Car theft on the rise from car key jammers

Car theft on the rise from car key jammers

The Gardaí have issued a warning to motorists after car thieves used signal blockers to steal from cars in Westmeath recently. 

 

The transmitters, which are easy to buy online, can be used to disrupt signals from your car keys fobs, meaning unsuspecting motorists believe their cars to be locked when in fact they are wide open.

This means the way is  clear for thieves to help themselves to any valuables in your car, and even take the car itself.

These low-powered jammers can have a range of about 70m, meaning that a whole car park level could be targeted.

These thieves though can target cars anywhere, not just public car parks.

The Gardai currently believes the problem is small, but will probably be a more prevalent feature of car theft in the future.

 

How can you make sure your car is safe?

The only sure way to know your car is locked is to check manually . Most cars will also have another sign that the doors have been locked including indicator lights flashing, wing mirrors pulling in, or the horn giving a short blast.

If you're close enough to the car you can also hear the central locking mechanism clunk in to  position.

It is important to keep a close watch on your car and valuables so as not to offer any encouragement to car thieves including manually checking that the vehicle is locked and taking any valuable items with you when parking the vehicle.

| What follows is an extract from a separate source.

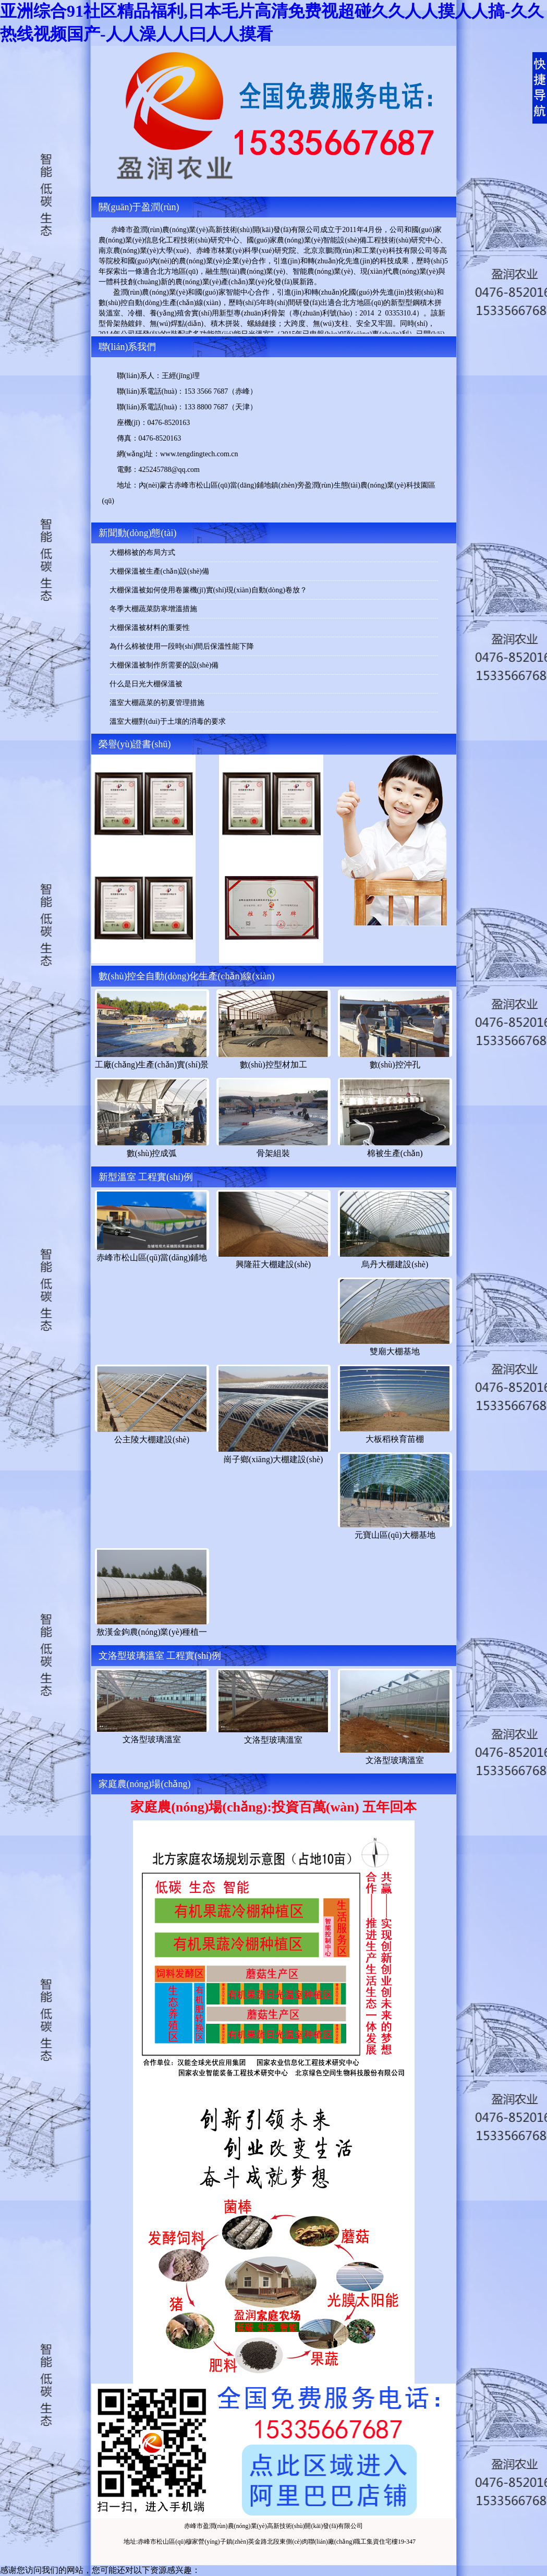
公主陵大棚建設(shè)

A more hi-tech approach to securing your vehicle might be to invest in a car jamming detector, a device that sets off an alarm when a blocking signal is detected.

Will insurance companies compensate people for this type of crime?

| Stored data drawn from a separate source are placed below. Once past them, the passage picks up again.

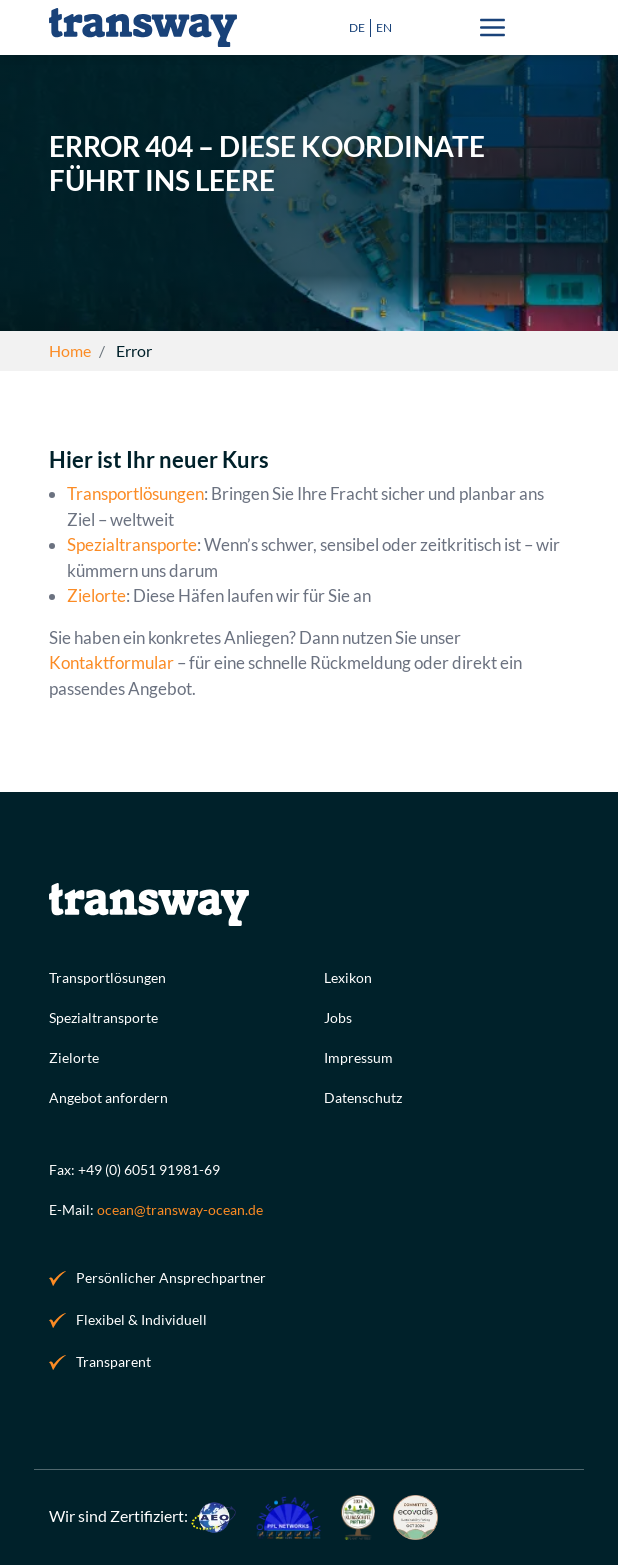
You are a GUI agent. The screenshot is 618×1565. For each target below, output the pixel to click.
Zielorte (96, 596)
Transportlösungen (135, 494)
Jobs (338, 1017)
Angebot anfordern (108, 1097)
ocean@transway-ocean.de (180, 1209)
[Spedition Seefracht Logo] (143, 28)
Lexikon (348, 977)
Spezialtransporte (132, 545)
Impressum (358, 1057)
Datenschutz (363, 1097)
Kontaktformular (111, 663)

There is a problem faced by victims - not only have their valuables being stolen, but there is no proof they've not simply forgotten to lock their cars. Most insurance companies will not pay out if the car has been left unattended and unlocked.

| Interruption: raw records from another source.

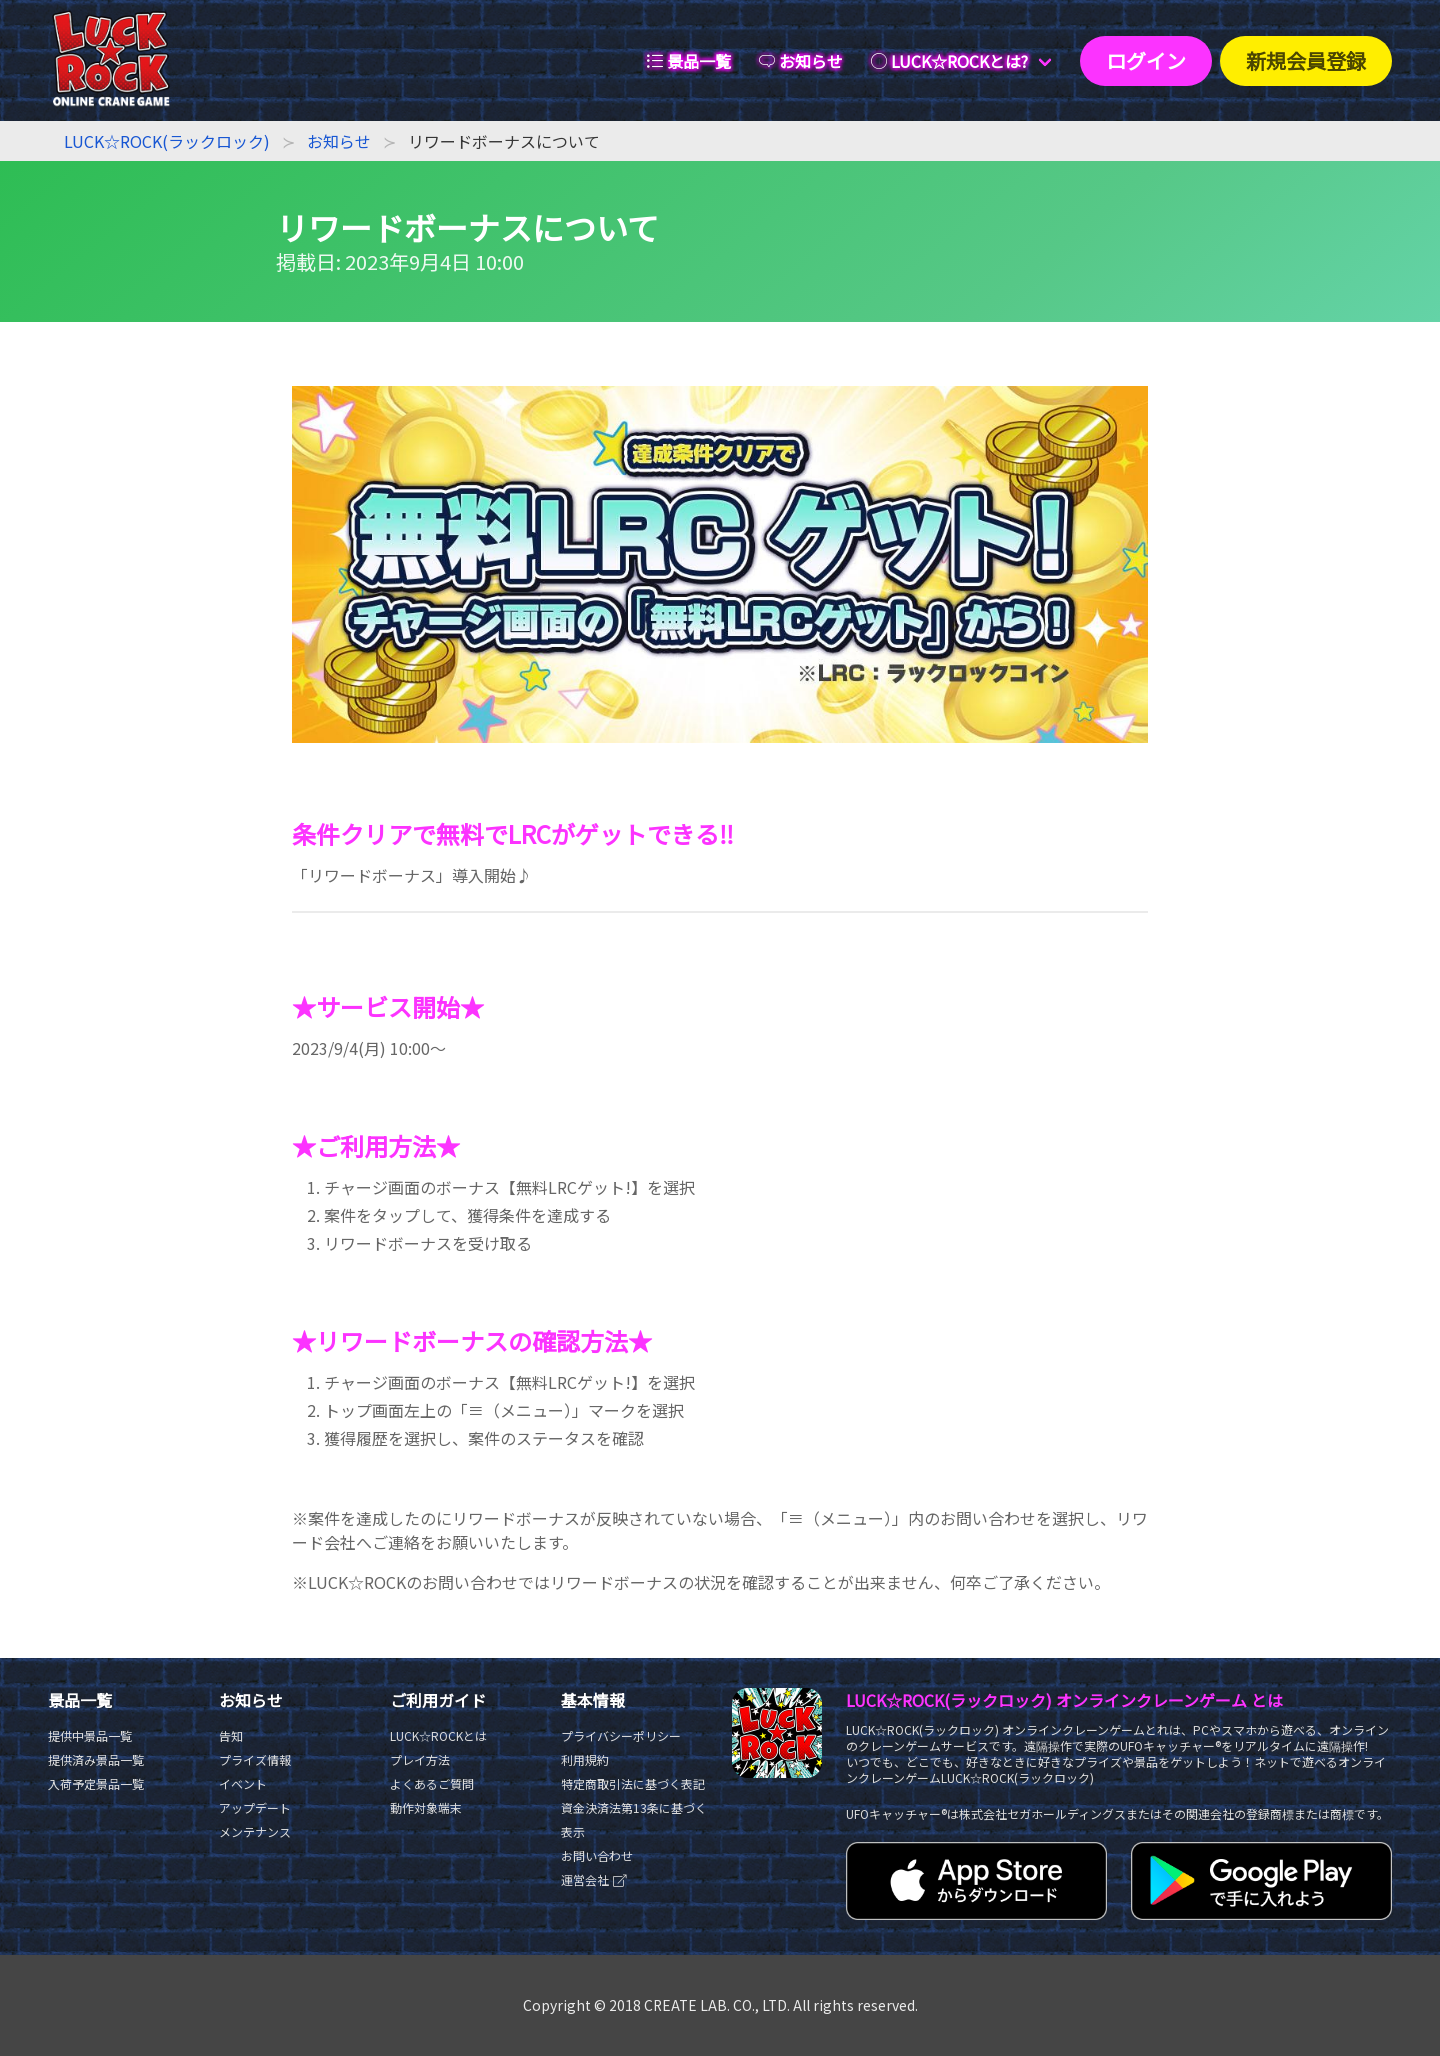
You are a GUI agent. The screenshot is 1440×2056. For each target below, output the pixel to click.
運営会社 (594, 1879)
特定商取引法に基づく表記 (633, 1783)
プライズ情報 (255, 1759)
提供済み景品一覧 (96, 1759)
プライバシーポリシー (621, 1735)
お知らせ (339, 141)
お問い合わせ (597, 1855)
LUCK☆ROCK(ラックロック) (167, 141)
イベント (243, 1783)
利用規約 (585, 1759)
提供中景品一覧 (90, 1735)
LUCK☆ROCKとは (438, 1735)
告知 (231, 1735)
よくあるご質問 (432, 1783)
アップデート (255, 1807)
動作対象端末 (426, 1807)
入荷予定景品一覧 (96, 1783)
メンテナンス (255, 1831)
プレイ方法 (420, 1759)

The only way to prove a car lock was jammed is if a thief is caught in the act or there has been a spate of thefts from the same location such as in Westmeath recently.

 

Is my car itself safe in the event of being a victim of jamming?

Not really.

The Gardai warns that an increasing number of newer vehicles are being taken by criminals exploiting the electronic components.

The car thieves plug a device into the on-board diagnostic port (OBD) which allows them to download the vehicle's electronic information on to a blank key. This key is then useable with the car, allowing them to drive the car away in seconds.

 

To prevent this type of theft it is recommended to use a steering wheel lock or gearstick lock and to consider having an OBD lock and a GPS tracker fitted. Currently Boomerangs GPS car trackers warn of this type of event happening by triggering a light and siren to notify the owner of the vehicle.